DATA SHOWN
▬▬▬▬▬▬▬▬▬▬

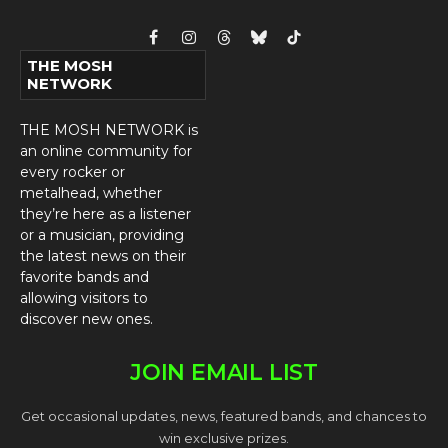
Facebook
Instagram
Threads
Bluesky
TikTok
THE MOSH
NETWORK
THE MOSH NETWORK is
an online community for
every rocker or
metalhead, whether
they’re here as a listener
or a musician, providing
the latest news on their
favorite bands and
allowing visitors to
discover new ones.
JOIN EMAIL LIST
Get occasional updates, news, featured bands, and chances to
win exclusive prizes.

▬▬▬▬▬▬▬▬▬▬

REQUIREMENT
Write the records out once more, exactly as they appear, with no pictures.

ANSWER
Facebook
Instagram
Threads
Bluesky
TikTok
THE MOSH
NETWORK
THE MOSH NETWORK is
an online community for
every rocker or
metalhead, whether
they’re here as a listener
or a musician, providing
the latest news on their
favorite bands and
allowing visitors to
discover new ones.
JOIN EMAIL LIST
Get occasional updates, news, featured bands, and chances to
win exclusive prizes.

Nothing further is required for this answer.